REQUIRED ACTION: Report every line from the following entries that contains the string "Falls".

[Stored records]
▬▬▬
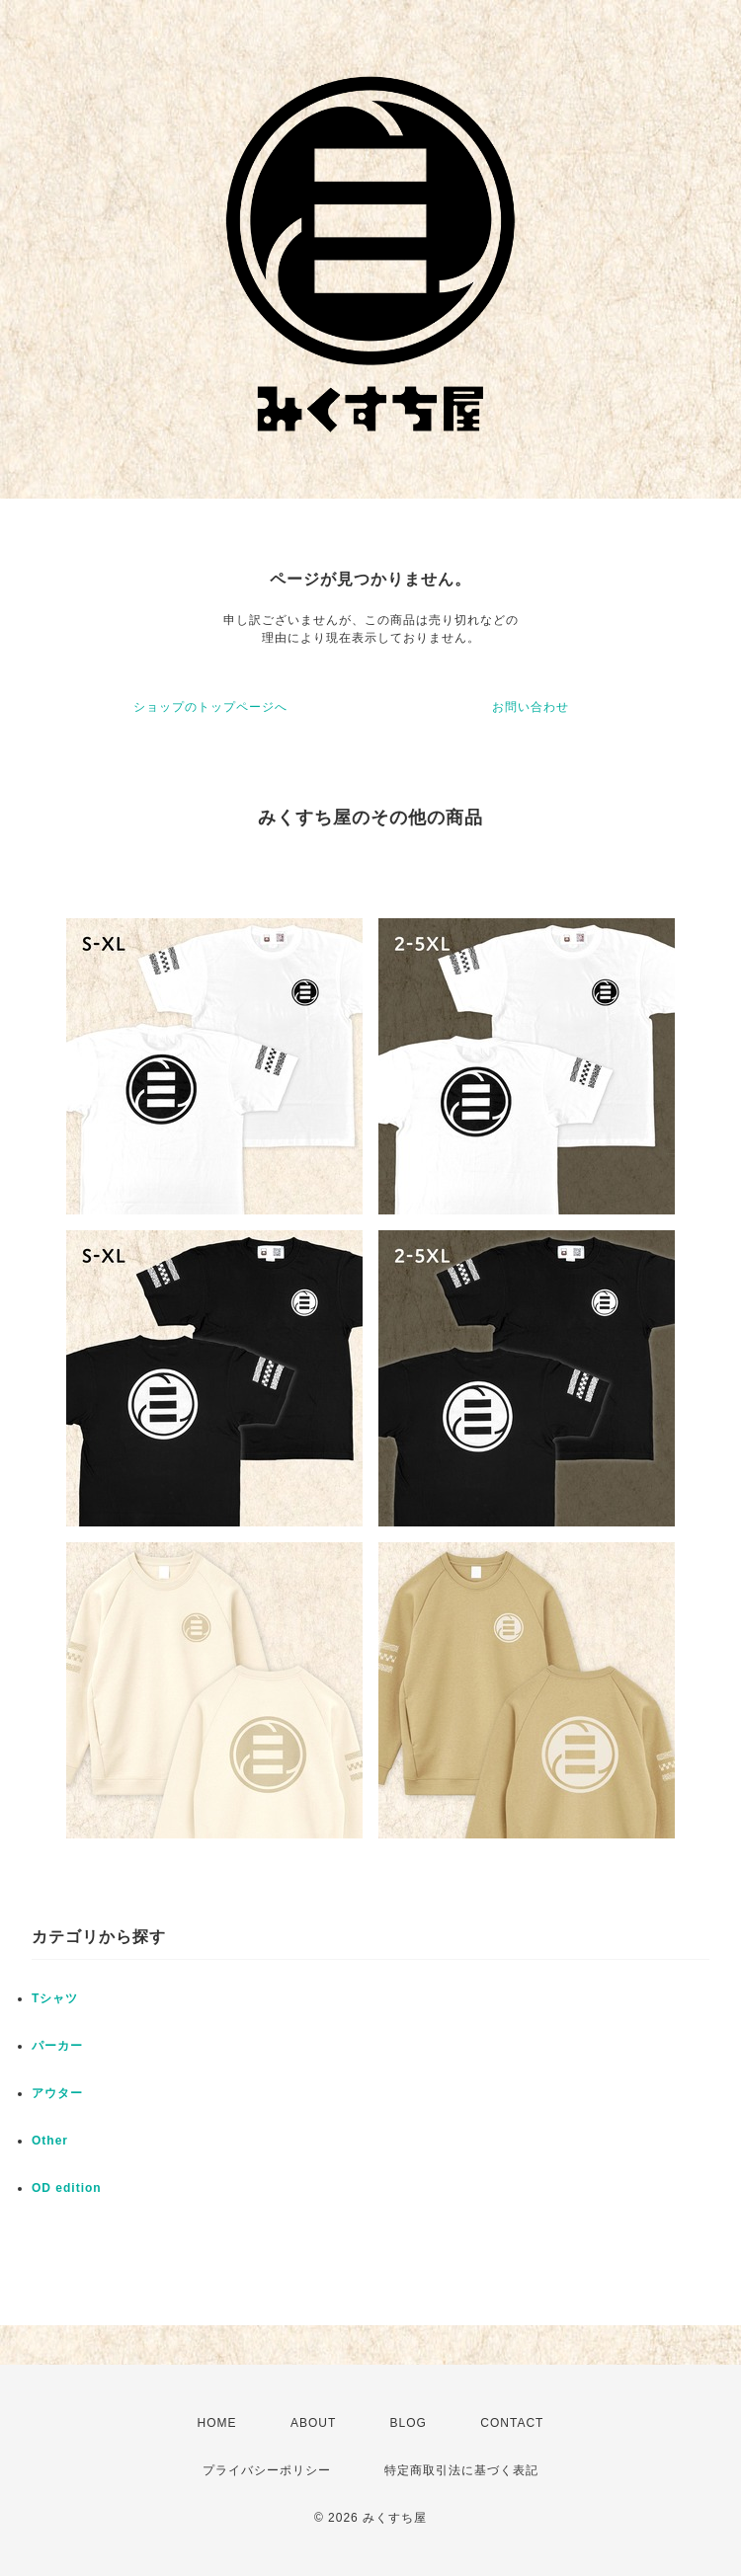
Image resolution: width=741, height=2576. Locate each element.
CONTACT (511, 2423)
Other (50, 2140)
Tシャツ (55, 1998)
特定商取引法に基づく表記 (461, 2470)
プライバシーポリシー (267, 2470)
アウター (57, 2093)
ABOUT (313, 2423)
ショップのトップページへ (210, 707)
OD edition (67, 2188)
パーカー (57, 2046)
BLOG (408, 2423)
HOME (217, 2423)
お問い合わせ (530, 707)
▬▬▬
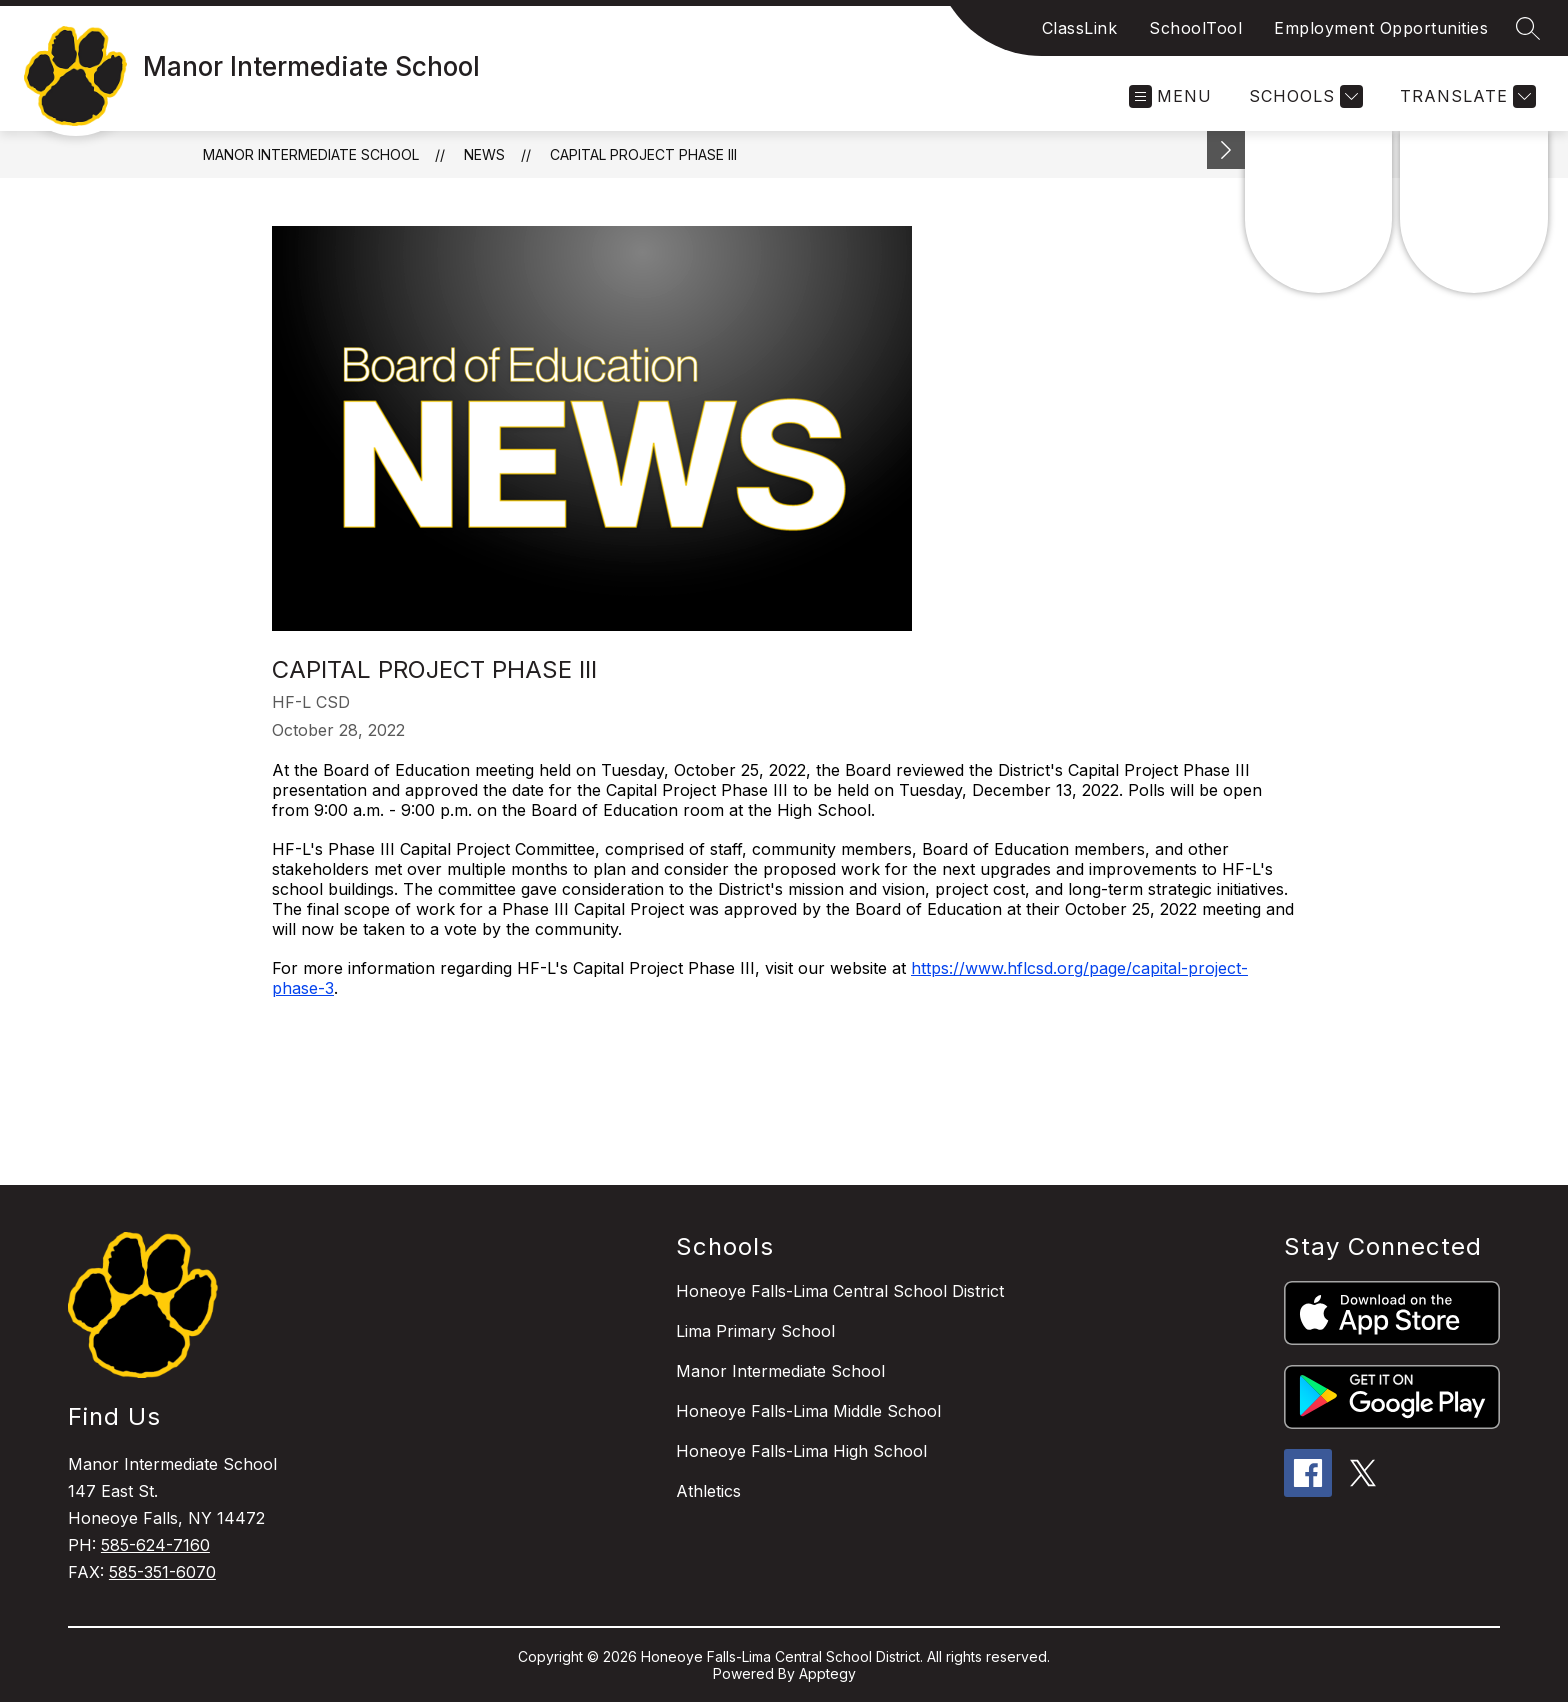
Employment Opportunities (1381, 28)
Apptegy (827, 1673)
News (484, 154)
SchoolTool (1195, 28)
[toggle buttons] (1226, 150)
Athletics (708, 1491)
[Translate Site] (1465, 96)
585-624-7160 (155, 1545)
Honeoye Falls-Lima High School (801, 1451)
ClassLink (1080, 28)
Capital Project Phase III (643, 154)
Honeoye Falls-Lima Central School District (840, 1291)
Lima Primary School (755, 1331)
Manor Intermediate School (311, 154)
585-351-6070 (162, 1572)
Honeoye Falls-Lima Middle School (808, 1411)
▬▬▬
ANSWER BELOW:
Honeoye Falls-Lima High School (801, 1451)
Honeoye Falls-Lima Central School District (840, 1291)
Honeoye Falls-Lima Middle School (808, 1411)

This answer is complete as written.